_What the task requires:_ Figure out how many lines of the material below contain the word "ремонт". Answer with the number only.

_Data for review:_
..........

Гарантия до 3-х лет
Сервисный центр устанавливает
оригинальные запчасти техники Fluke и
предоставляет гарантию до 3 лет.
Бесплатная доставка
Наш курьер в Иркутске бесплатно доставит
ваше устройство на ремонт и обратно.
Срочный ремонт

..........

_Result:_ 2